Enfin candidats dans une même élection, les trois enfants terribles de la politique ivoirienne se sont assagis. Et 77 % de votants pour la présidentielle, cela incite à filer droit. Peu de heurts, pas de violences et guère de contestations des résultats au premier tour du 31 octobre. En tête, Laurent Gbagbo : 38% des voix. Suivi d’Alassane Ouattara : 32%.
En queue de tiercé : Henri Konan Bédié, 25% des suffrages, à qui il reste – ainsi qu’à ses ouailles – le sort envié d’arbitre des (in)élégances présidentielles, avant le second tour, le dimanche 28 novembre. « Le vieux aurait dû se retirer et lancer un jeunot, il a plombé les chances de son parti », analyse une vieille concierge des palais africains. « Il n’a pratiquement pas fait campagne, trop fatigué », constate, faussement atterré, un conseiller d’Ouattara, ravi que Konan Bédié ait appelé à voter pour son poulain. Enfin l’armistice dans la guerre des trois ? Pas évident.

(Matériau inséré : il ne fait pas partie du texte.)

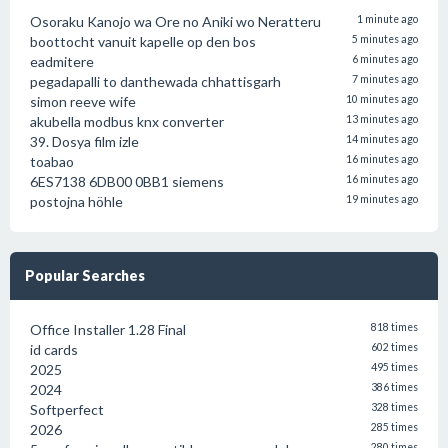
Osoraku Kanojo wa Ore no Aniki wo Neratteru
1 minute ago
boottocht vanuit kapelle op den bos
5 minutes ago
eadmitere
6 minutes ago
pegadapalli to danthewada chhattisgarh
7 minutes ago
simon reeve wife
10 minutes ago
akubella modbus knx converter
13 minutes ago
39. Dosya film izle
14 minutes ago
toabao
16 minutes ago
6ES7138 6DB00 0BB1 siemens
16 minutes ago
postojna höhle
19 minutes ago
Popular Searches
Office Installer 1.28 Final
818 times
id cards
602 times
2025
495 times
2024
386 times
Softperfect
328 times
2026
285 times
280 times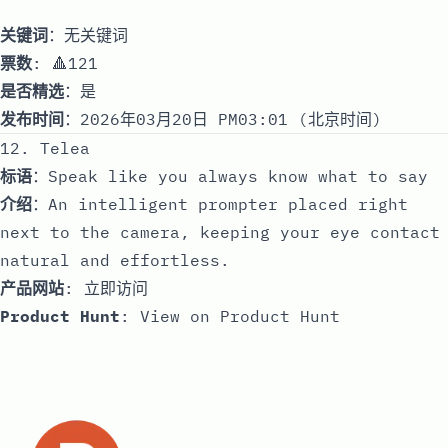
关键词
：无关键词
票数
: 🔺121
是否精选
：是
发布时间
：2026年03月20日 PM03:01 (北京时间)
12. Telea
标语
：Speak like you always know what to say
介绍
：An intelligent prompter placed right
next to the camera, keeping your eye contact
natural and effortless.
产品网站
:
立即访问
Product Hunt
:
View on Product Hunt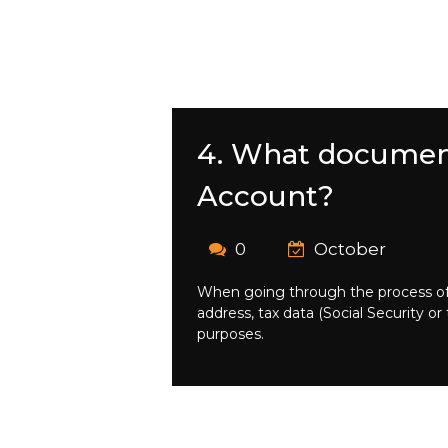
4. What document
Account?
0
October
When going through the process of 
address, tax data (Social Security o
purposes.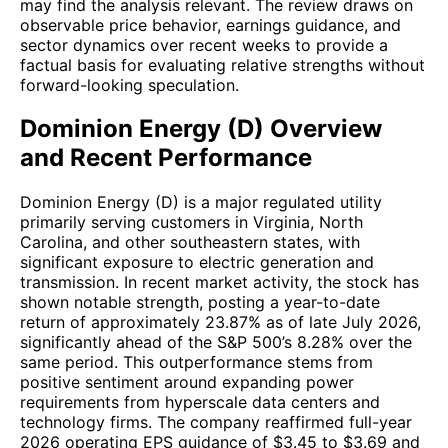
may find the analysis relevant. The review draws on
observable price behavior, earnings guidance, and
sector dynamics over recent weeks to provide a
factual basis for evaluating relative strengths without
forward-looking speculation.
Dominion Energy (D) Overview
and Recent Performance
Dominion Energy (D) is a major regulated utility
primarily serving customers in Virginia, North
Carolina, and other southeastern states, with
significant exposure to electric generation and
transmission. In recent market activity, the stock has
shown notable strength, posting a year-to-date
return of approximately 23.87% as of late July 2026,
significantly ahead of the S&P 500’s 8.28% over the
same period. This outperformance stems from
positive sentiment around expanding power
requirements from hyperscale data centers and
technology firms. The company reaffirmed full-year
2026 operating EPS guidance of $3.45 to $3.69 and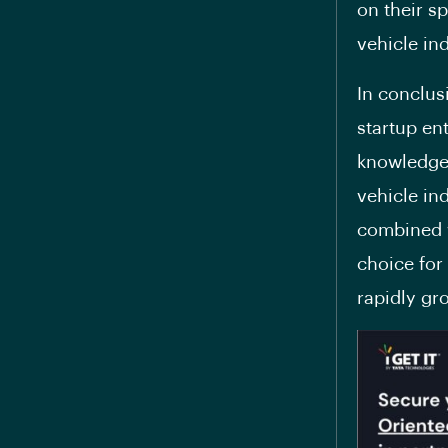
on their sp
vehicle ind
In conclus
startup en
knowledge,
vehicle in
combined w
choice for
rapidly gr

Alassane Dramane Ouattara, ancien Premier ministre, Henri Konan Bédié, ex-président, Laurent Gbagbo, chef de l’État sortant, longtemps opposant. Vingt ans que les trois garnements se disputent le pouvoir à Abidjan. Dix-sept ans, plus exactement. Depuis que le père de la nation, Félix Houphouët-Boigny, a laissé la Côte d’Ivoire orpheline, en 1993. Sans confier le double des clés du pays. Ni le mode d’emploi pour empêcher une nation multiethnique et multireligieuse d’exploser. Ou du moins une feuille de route pour contraindre les héritiers à ne pas déchirer la contrée. Raté…
En un peu plus d’une décennie, le poumon économique de l’Afrique de l’Ouest – 50% du PIB de la région – connaît deux coups d’État (1999 et 2002), une guerre civile et la partition du pays entre Nord et Sud (2002), deux élections présidentielles pourries (1995 et 2000) et des violences ethniques. Chapeau, les trois dadais !

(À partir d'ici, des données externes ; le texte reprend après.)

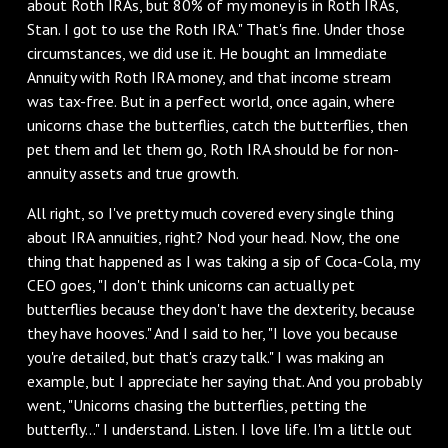
about Roth IRAs, but 80% of my money is in Roth IRAs,
Stan. I got to use the Roth IRA." That's fine. Under those
circumstances, we did use it. He bought an Immediate
Annuity with Roth IRA money, and that income stream
was tax-free. But in a perfect world, once again, where
unicorns chase the butterflies, catch the butterflies, then
pet them and let them go, Roth IRA should be for non-
annuity assets and true growth.
‌All right, so I've pretty much covered every single thing
about IRA annuities, right? Nod your head. Now, the one
thing that happened as I was taking a sip of Coca-Cola, my
CEO goes, "I don't think unicorns can actually pet
butterflies because they don't have the dexterity, because
they have hooves." And I said to her, "I love you because
you're detailed, but that's crazy talk." I was making an
example, but I appreciate her saying that. And you probably
went, "Unicorns chasing the butterflies, petting the
butterfly..." I understand. Listen. I love life. I'm a little out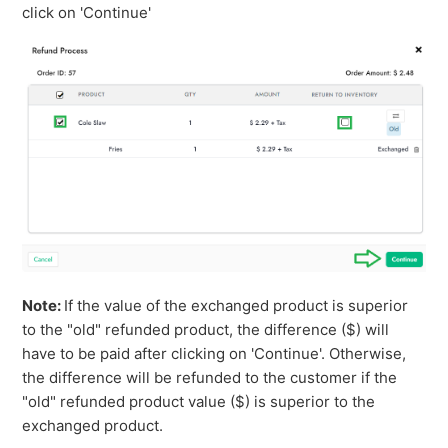
click on 'Continue'
Note:
If the value of the exchanged product is superior
to the "old" refunded product, the difference ($) will
have to be paid after clicking on 'Continue'. Otherwise,
the difference will be refunded to the customer if the
"old" refunded product value ($) is superior to the
exchanged product.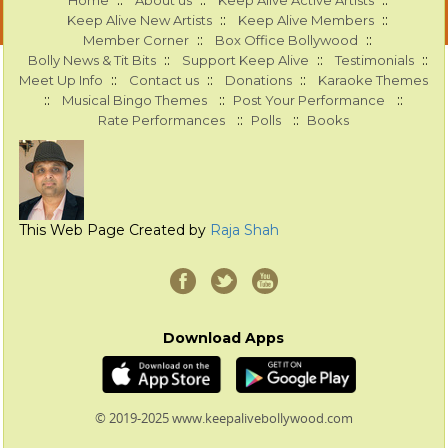
::
::
::
Home
About us
Keep Alive Active Artists
::
::
Keep Alive New Artists
Keep Alive Members
::
::
Member Corner
Box Office Bollywood
::
::
::
Bolly News & Tit Bits
Support Keep Alive
Testimonials
::
::
::
Meet Up Info
Contact us
Donations
Karaoke Themes
::
::
::
Musical Bingo Themes
Post Your Performance
::
::
Rate Performances
Polls
Books
This Web Page Created by
Raja Shah
Download Apps
© 2019-2025 www.keepalivebollywood.com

Honneur au plus vieux d’entre eux, Henri Konan Bédié, alias « le Sphinx de Daoukro ». Président de l’Assemblée nationale du temps où le vieil Houphouët se meurt, le Baoulé chausse les patins du vieux suzerain. Et se fait élire chef de l’État à 92 % en 1995. Un score qui fleure un peu trop le temps béni. Qu’importe ! Bédié veut s’accrocher au pouvoir et sort de la calebasse un concept politique racorni : l’ivoirité. Pour devenir président, une filiation 100 % ivoirienne est exigée.
Le nouveau code électoral a l’avantage d’exclure du débat son rival Alassane Ouattara, qui a un temps disposé d’un passeport burkinabé. Et le fâcheux inconvénient de mettre au ban toute une partie de la population ivoirienne, si brassée qu’elle compte près de 26 % d’étrangers. Des germes d’affrontements que Laurent Gbagbo, l’opposant historique, se gardera bien d’éradiquer.

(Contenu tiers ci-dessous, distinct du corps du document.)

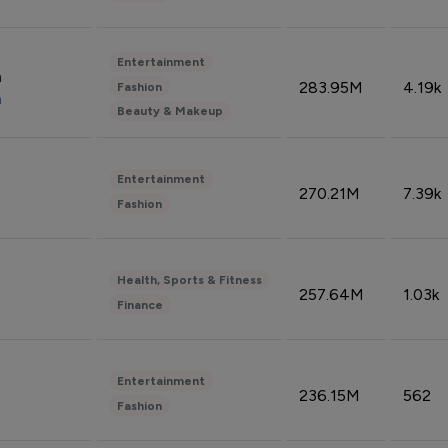
Entertainment
n
283.95M
4.19k
Fashion
n
Beauty & Makeup
Entertainment
270.21M
7.39k
Fashion
Health, Sports & Fitness
257.64M
1.03k
Finance
Entertainment
236.15M
562
Fashion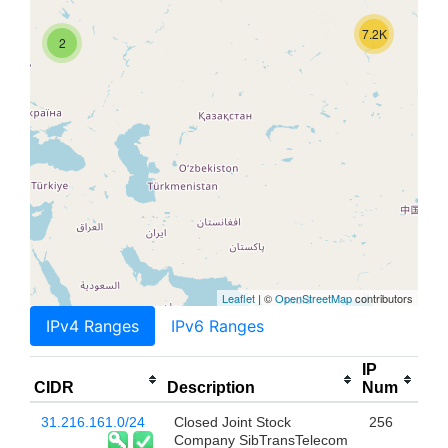
7.2K
2
Leaflet
| ©
OpenStreetMap
contributors
IPv4 Ranges
IPv6 Ranges
IP
CIDR
Description
Num
31.216.161.0/24
Closed Joint Stock
256
Company SibTransTelecom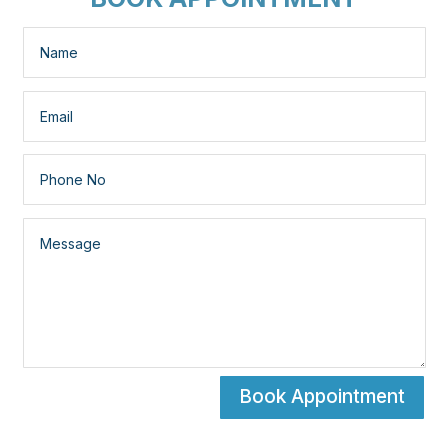
Book Appointment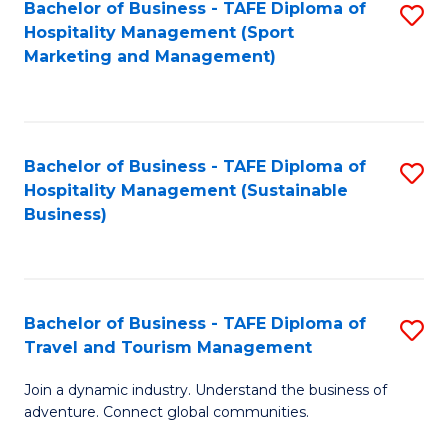
Bachelor of Business - TAFE Diploma of
S
Hospitality Management (Sport
to
Marketing and Management)
C
Fa
Bachelor of Business - TAFE Diploma of
S
Hospitality Management (Sustainable
to
Business)
C
Fa
Bachelor of Business - TAFE Diploma of
S
Travel and Tourism Management
B
Join a dynamic industry. Understand the business of
of
adventure. Connect global communities.
B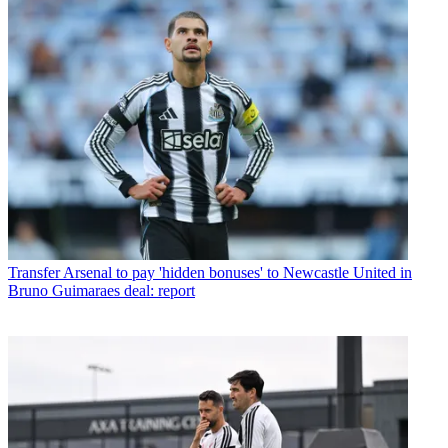
Transfer
Arsenal to pay 'hidden bonuses' to Newcastle United in
Bruno Guimaraes deal: report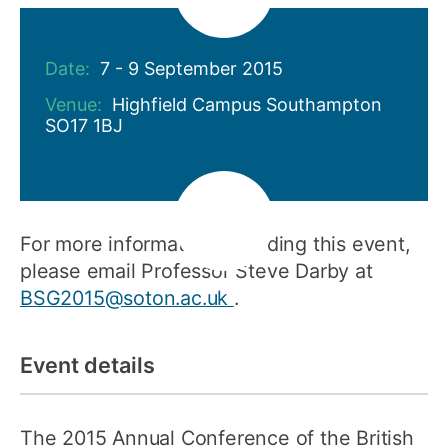
Date:
7 - 9 September 2015
Venue:
Highfield Campus Southampton
SO17 1BJ
For more information regarding this event,
please email Professor Steve Darby at
BSG2015@soton.ac.uk
.
Event details
The 2015 Annual Conference of the British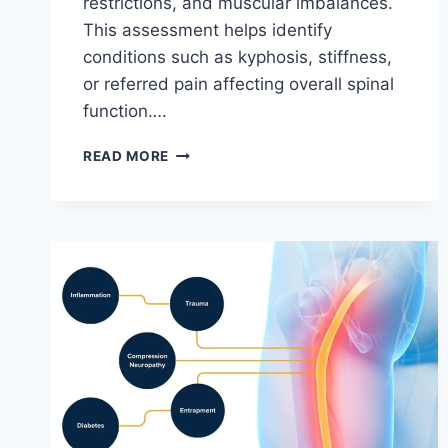
restrictions, and muscular imbalances.
This assessment helps identify
conditions such as kyphosis, stiffness,
or referred pain affecting overall spinal
function….
THORACIC
READ MORE
SPINE
EXAMINATION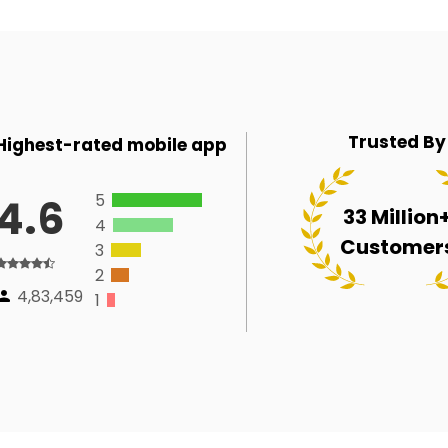
Trusted By
Highest-rated mobile app
5
4.6
33 Million
4
Customer
3
2
4,83,459
1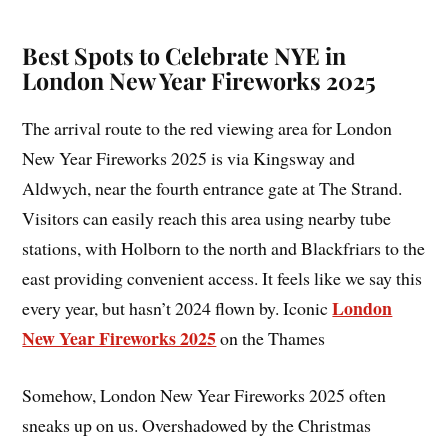
Best Spots to Celebrate NYE in
London New Year Fireworks 2025
The arrival route to the red viewing area for London
New Year Fireworks 2025 is via Kingsway and
Aldwych, near the fourth entrance gate at The Strand.
Visitors can easily reach this area using nearby tube
stations, with Holborn to the north and Blackfriars to the
east providing convenient access. It feels like we say this
London
every year, but hasn’t 2024 flown by. Iconic
New Year Fireworks 2025
on the Thames
Somehow, London New Year Fireworks 2025 often
sneaks up on us. Overshadowed by the Christmas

Bédié décrédibilisé par sa gestion du pays et victime d’un putsch militaire en 1999, Ouatarra écarté du scrutin pour nationalité douteuse, Gbagbo le Boulanger se présente à la présidentielle de 2000 comme seul civil. Et emporte la mise face au dictateur Robert Gueï dans une élection marquée aussi bien par la violence que par l’abstention (60 %). Un scrutin dont l’ombre plane dix ans durant. L’ivoirité saute à la face de Gbagbo en 2002 quand le Nord, un peu las d’être stigmatisé, bien armé par les États environnants et chauffé à blanc par des politiques revanchards, cesse de gronder, pour se révolter. Cinq années de conflit, huit de tension et… dix ans de présidence pour Laurent. Qui ne rechignerait pas à délaisser ce régime d’exception ?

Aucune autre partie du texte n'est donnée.